The early signs that you have a deficiency of magnesium are a weakness, fatigue, loss of appetite, nausea, and headache.

An Ongoing Deficiency of Magnesium Can Have Serious Symptoms Such As:

  • Coronary spasms
  • Tingling and numbness
  • Cramps and muscle contractions
  • Abnormal heart rhythms
  • Seizures
  • Personality changes

Magnesium and Its Role in Cancer, Diabetes, and More

Magnesium is not the first thought on your mind when the topic is a chronic disease, but magnesium plays a role here as well.

Furthermore, there are several studies about the role of magnesium. Especially, in keeping your metabolism to run efficiently, especially when it comes to protection from developing type 2 diabetes, insulin sensitivity, and regulation of glucose.

The higher intake of magnesium can help reduce the risk of insulin metabolism and impaired glucose.

At the same time, higher intake can slow the progression from pre-diabetes to diabetes with Americans that are in their middle ages.

According to researchers if you are at high risk of diabetes, magnesium intake can offset the risk.

Also according to other studies, there is greater mineral density in the bones of both women in men when they have a higher intake of magnesium.

One research from Norway reports that there is a link between reduction of the risk of hip fractures and magnesium in the drinking water.
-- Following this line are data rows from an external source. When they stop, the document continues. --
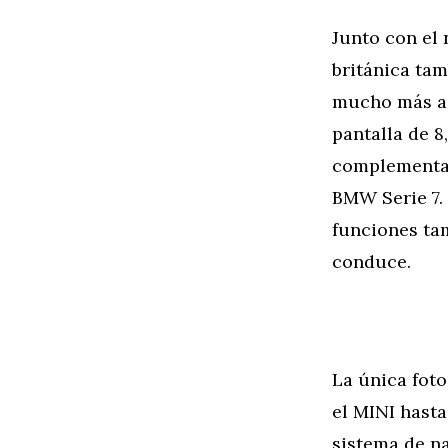
Junto con el
británica ta
mucho más a 
pantalla de 8
complementará
BMW Serie 7.
funciones ta
conduce.
La única foto
el MINI hast
sistema de na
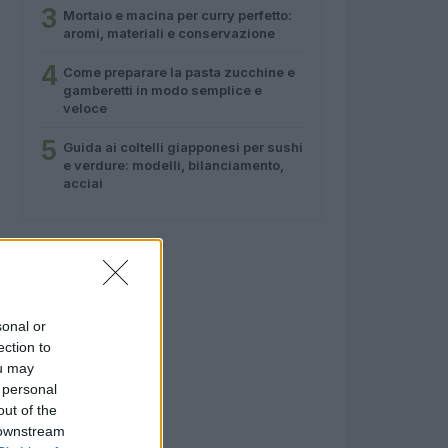
3
Mortaio e macina per curry perfetto:
aromi, materiali e conservazione
4
Come preparare la pasta zucchine e
gamberetti in modo semplice e
veloce
5
Guida ai coltelli giapponesi per sushi
e verdure: modelli, bilanciamento,
acciai
sonal or
ection to
ou may
 personal
out of the
 downstream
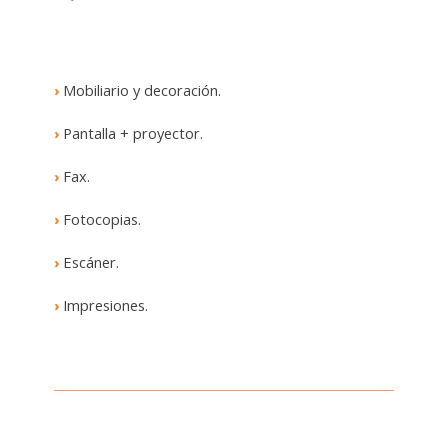
›
Mobiliario y decoración.
›
Pantalla + proyector.
›
Fax.
›
Fotocopias.
›
Escáner.
›
Impresiones.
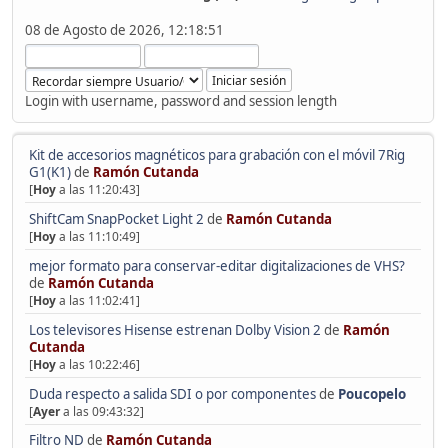
08 de Agosto de 2026, 12:18:51
Login with username, password and session length
Kit de accesorios magnéticos para grabación con el móvil 7Rig
G1(K1)
de
Ramón Cutanda
[
Hoy
a las 11:20:43]
ShiftCam SnapPocket Light 2
de
Ramón Cutanda
[
Hoy
a las 11:10:49]
mejor formato para conservar-editar digitalizaciones de VHS?
de
Ramón Cutanda
[
Hoy
a las 11:02:41]
Los televisores Hisense estrenan Dolby Vision 2
de
Ramón
Cutanda
[
Hoy
a las 10:22:46]
Duda respecto a salida SDI o por componentes
de
Poucopelo
[
Ayer
a las 09:43:32]
Filtro ND
de
Ramón Cutanda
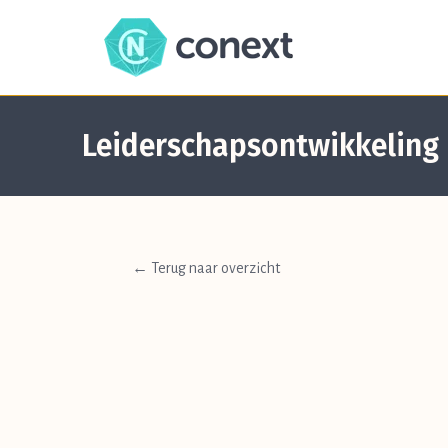
Home
Leiderschapsontwikkeling
Diensten
Over
Conext
← Terug naar overzicht
Referenties
&
Cases
Klantenportaal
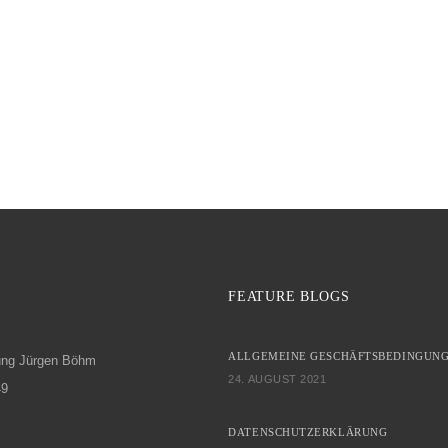
FEATURE BLOGS
ALLGEMEINE GESCHÄFTSBEDINGUNG
ung Jürgen Böhm
24. AUGUST 2021
49
DATENSCHUTZERKLÄRUNG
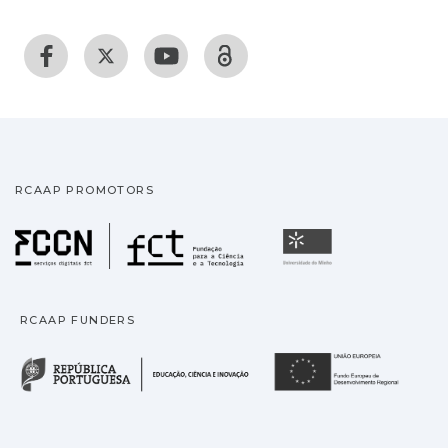
RCAAP PROMOTORS
Fundação para a Ciência
Universidade
RCAAP FUNDERS
República Portuguesa · M
União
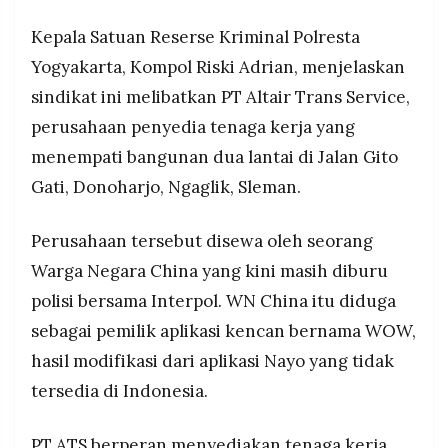
MEDIA
pemilik aplikasi WOW yang menjadi dalang
PRAMUDITA
Kepala Satuan Reserse Kriminal Polresta
operasi, dengan menyita 30 ponsel, 50 laptop
berisi konten porno, dan berkoordinasi menindak
Yogyakarta, Kompol Riski Adrian, menjelaskan
cabang perusahaan di Lampung.
sindikat ini melibatkan PT Altair Trans Service,
©
Resolusi.co
perusahaan penyedia tenaga kerja yang
-
2026
menempati bangunan dua lantai di Jalan Gito
Gati, Donoharjo, Ngaglik, Sleman.
PT.
RESOLUSI
MEDIA
PRAMUDITA
Perusahaan tersebut disewa oleh seorang
Warga Negara China yang kini masih diburu
polisi bersama Interpol. WN China itu diduga
sebagai pemilik aplikasi kencan bernama WOW,
hasil modifikasi dari aplikasi Nayo yang tidak
tersedia di Indonesia.
PT ATS berperan menyediakan tenaga kerja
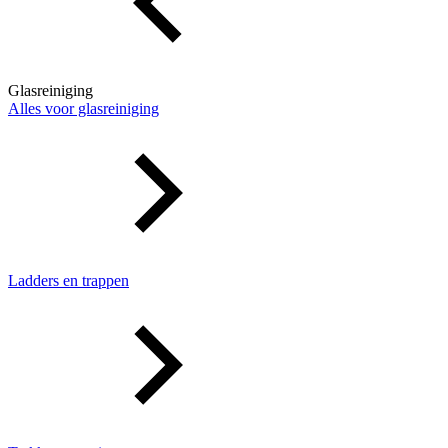
Glasreiniging
Alles voor glasreiniging
Ladders en trappen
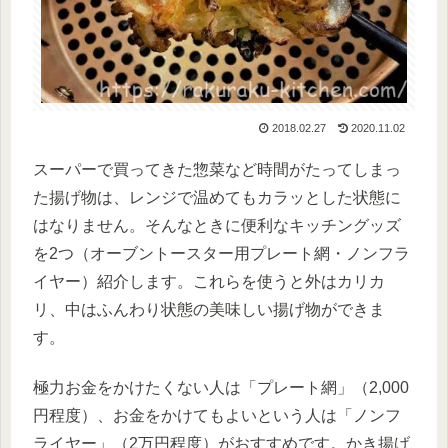
2018.02.27
2020.11.02
スーパーで買ってきた惣菜など時間がたってしまっ
た揚げ物は、レンジで温めてもカラッとした状態に
はなりません。そんなときに便利なキッチングッズ
を2つ（オーブントースター用プレート網・ノンフラ
イヤー）紹介します。これらを使うと外はカリカ
リ、中はふんわり状態の美味しい揚げ物ができま
す。
極力お金をかけたくない人は「プレート網」（2,000
円程度）、お金をかけてもよいという人は「ノンフ
ライヤー」（2万円程度）がおすすめです。かき揚げ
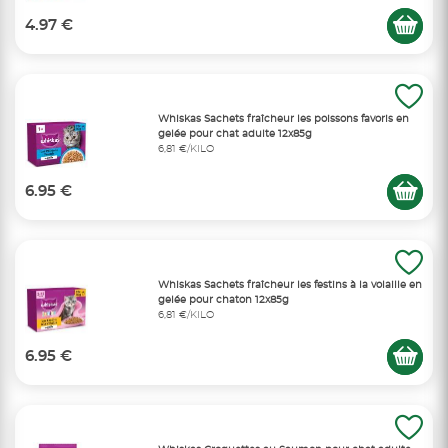
4.97 €
Whiskas Sachets fraîcheur les poissons favoris en
gelée pour chat adulte 12x85g
6,81 €/KILO
6.95 €
Whiskas Sachets fraîcheur les festins à la volaille en
gelée pour chaton 12x85g
6,81 €/KILO
6.95 €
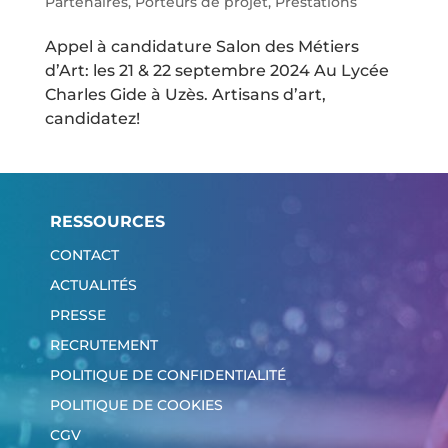
Partenaires
,
Porteurs de projet
,
Prestations
Appel à candidature Salon des Métiers
d’Art: les 21 & 22 septembre 2024 Au Lycée
Charles Gide à Uzès. Artisans d’art,
candidatez!
RESSOURCES
CONTACT
ACTUALITÉS
PRESSE
RECRUTEMENT
POLITIQUE DE CONFIDENTIALITÉ
POLITIQUE DE COOKIES
CGV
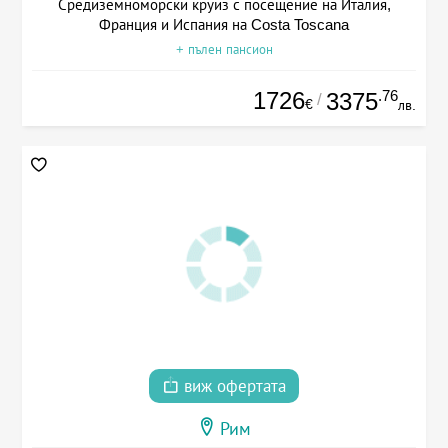
Средиземноморски круиз с посещение на Италия,
Франция и Испания на Costa Toscana
+ пълен пансион
1726
.76
3375
/
€
лв.
виж офертата
Рим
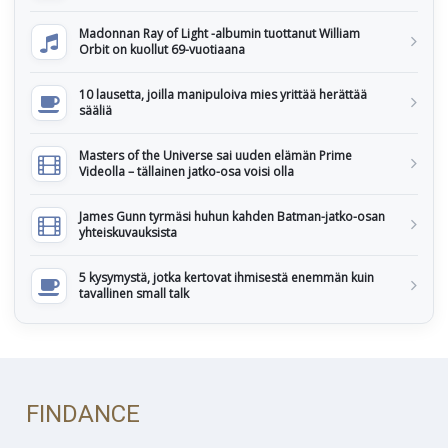
Madonnan Ray of Light -albumin tuottanut William
Orbit on kuollut 69-vuotiaana
10 lausetta, joilla manipuloiva mies yrittää herättää
sääliä
Masters of the Universe sai uuden elämän Prime
Videolla – tällainen jatko-osa voisi olla
James Gunn tyrmäsi huhun kahden Batman-jatko-osan
yhteiskuvauksista
5 kysymystä, jotka kertovat ihmisestä enemmän kuin
tavallinen small talk
FINDANCE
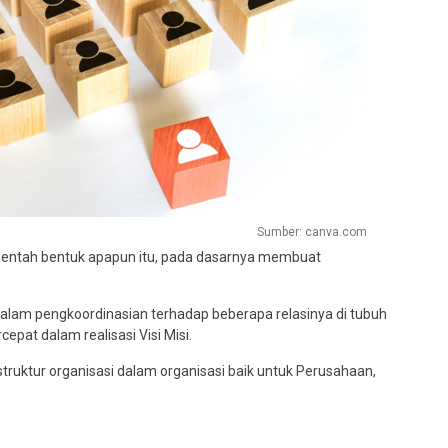
Sumber: canva.com
 entah bentuk apapun itu, pada dasarnya membuat
lam pengkoordinasian terhadap beberapa relasinya di tubuh
epat dalam realisasi Visi Misi.
 struktur organisasi dalam organisasi baik untuk Perusahaan,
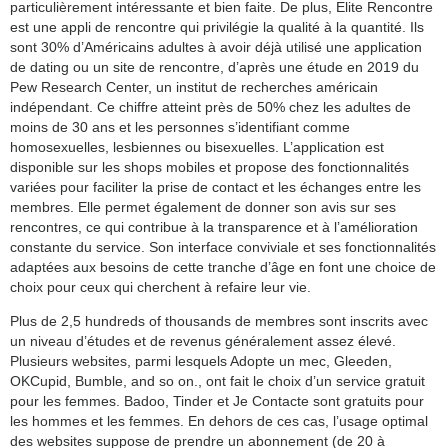
particulièrement intéressante et bien faite. De plus, Elite Rencontre
est une appli de rencontre qui privilégie la qualité à la quantité. Ils
sont 30% d’Américains adultes à avoir déjà utilisé une application
de dating ou un site de rencontre, d’après une étude en 2019 du
Pew Research Center, un institut de recherches américain
indépendant. Ce chiffre atteint près de 50% chez les adultes de
moins de 30 ans et les personnes s’identifiant comme
homosexuelles, lesbiennes ou bisexuelles. L’application est
disponible sur les shops mobiles et propose des fonctionnalités
variées pour faciliter la prise de contact et les échanges entre les
membres. Elle permet également de donner son avis sur ses
rencontres, ce qui contribue à la transparence et à l’amélioration
constante du service. Son interface conviviale et ses fonctionnalités
adaptées aux besoins de cette tranche d’âge en font une choice de
choix pour ceux qui cherchent à refaire leur vie.
Plus de 2,5 hundreds of thousands de membres sont inscrits avec
un niveau d’études et de revenus généralement assez élevé.
Plusieurs websites, parmi lesquels Adopte un mec, Gleeden,
OKCupid, Bumble, and so on., ont fait le choix d’un service gratuit
pour les femmes. Badoo, Tinder et Je Contacte sont gratuits pour
les hommes et les femmes. En dehors de ces cas, l’usage optimal
des websites suppose de prendre un abonnement (de 20 à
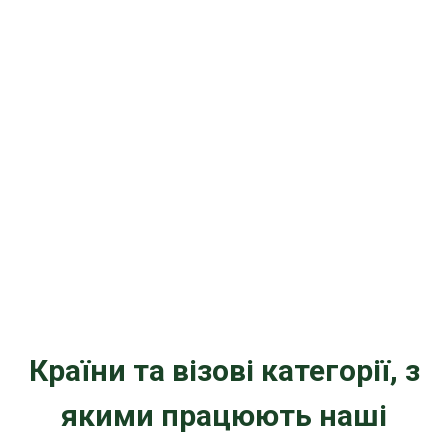
Країни та візові категорії, з
якими працюють наші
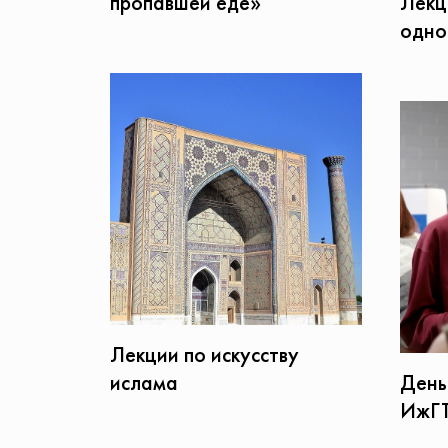
пропавшей еде»
Лекц
одно
Лекции по искусству
ислама
День
ИжГ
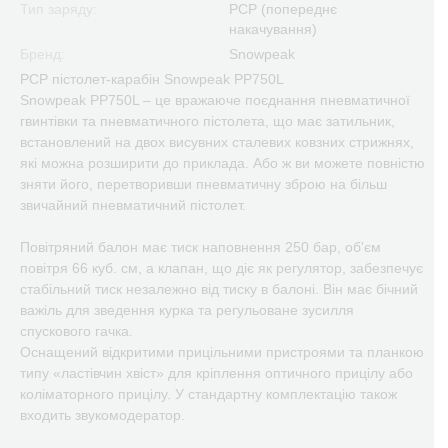
Тип заряду:
PCP (попереднє
накачування)
Бренд:
Snowpeak
PCP пістолет-карабін Snowpeak PP750L
Snowpeak PP750L – це вражаюче поєднання пневматичної
гвинтівки та пневматичного пістолета, що має затильник,
встановлений на двох висувних сталевих ковзних стрижнях,
які можна розширити до приклада. Або ж ви можете повністю
зняти його, перетворивши пневматичну зброю на більш
звичайний пневматичний пістолет.
Повітряний балон має тиск наповнення 250 бар, об'єм
повітря 66 куб. см, а клапан, що діє як регулятор, забезпечує
стабільний тиск незалежно від тиску в балоні. Він має бічний
важіль для зведення курка та регульоване зусилля
спускового гачка.
Оснащений відкритими прицільними пристроями та планкою
типу «ластівчин хвіст» для кріплення оптичного прицілу або
коліматорного прицілу. У стандартну комплектацію також
входить звукомодератор.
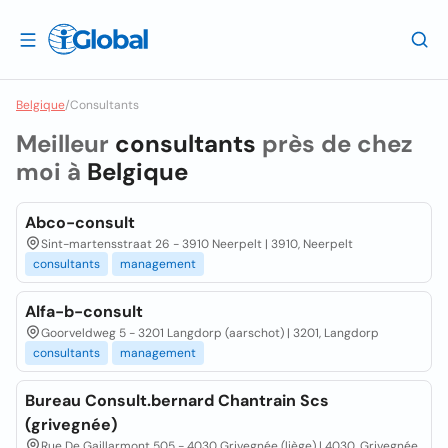
Belgique
/
Consultants
Meilleur
consultants
près de chez
moi à
Belgique
Abco-consult
Sint-martensstraat 26 - 3910 Neerpelt | 3910, Neerpelt
consultants
management
Alfa-b-consult
Goorveldweg 5 - 3201 Langdorp (aarschot) | 3201, Langdorp
consultants
management
Bureau Consult.bernard Chantrain Scs
(grivegnée)
Rue De Gaillarmont 505 - 4030 Grivegnée (liège) | 4030, Grivegnée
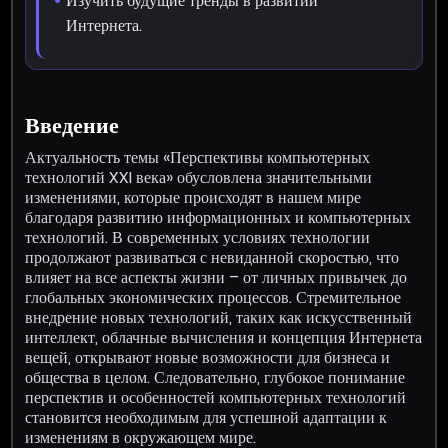
Изучить будущие тренды в развитии
Интернета.
Введение
Актуальность темы «Перспективы компьютерных
технологий XXI века» обусловлена значительными
изменениями, которые происходят в нашем мире
благодаря развитию информационных и компьютерных
технологий. В современных условиях технологии
продолжают развиваться с невиданной скоростью, что
влияет на все аспекты жизни – от личных привычек до
глобальных экономических процессов. Стремительное
внедрение новых технологий, таких как искусственный
интеллект, облачные вычисления и концепция Интернета
вещей, открывают новые возможности для бизнеса и
общества в целом. Следовательно, глубокое понимание
перспектив и особенностей компьютерных технологий
становится необходимым для успешной адаптации к
изменениям в окружающем мире.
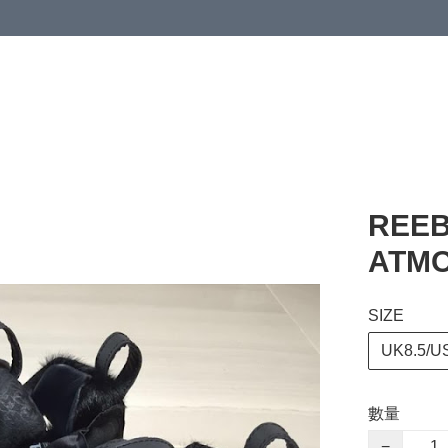
 or more (based on membership level)
詳情
REEB
ATMO
SIZE
UK8.5/U
數量
−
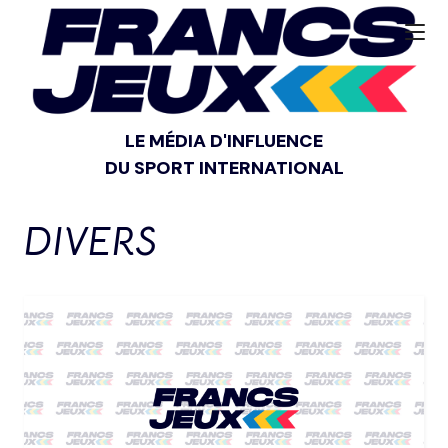
LE MÉDIA D'INFLUENCE
DU SPORT INTERNATIONAL
DIVERS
It is believed that magnesium can help reduce the possibility of cancer.

Also the American Journal of Clinical Nutrition published a study that came to the discovery of a link between high intake of dietary magnesium with reduced risk of colorectal tumors.

According to the results from the meta-analysis, for each increased intake of magnesium for 100 mg, the risk of colorectal cancer reduced by 12 %, and the risk of colorectal tumor reduced by 13 %.

The researchers state that the anti-effects that magnesium has on cancer might be connected to the ability of magnesium to lower the insulin resistance.

And that might have a positive effect on the tumor development.

Factors That Influence the Magnesium Levels

Foods that are great sources of magnesium are sesame seeds, green leafy vegetables and seaweed like Swiss chard and spinach, sunflower, beans, pumpkin, seeds, nuts, and avocados.

You can juice the vegetables, and that is how you will be sure that you have enough magnesium in your diet.

However, foods that are grown today do not contain as much magnesium as before. The magnesium is actually farmed out of the soil.

The glyphosate i.e. herbicide acts as chelators, blocks the utilization and uptake of minerals. Processing and cooking also deplete magnesium.

Particular foods influence the absorption of magnesium. Furthermore, consuming alcohol can interfere with the way your body absorbs vitamin D, which is useful for the absorption of magnesium.

Dr.Danine Fruge from Florida, associate medical director at the Longevity Center Pritikin, says that excessive sugar may cause the body to excrete magnesium with the use of the kidneys.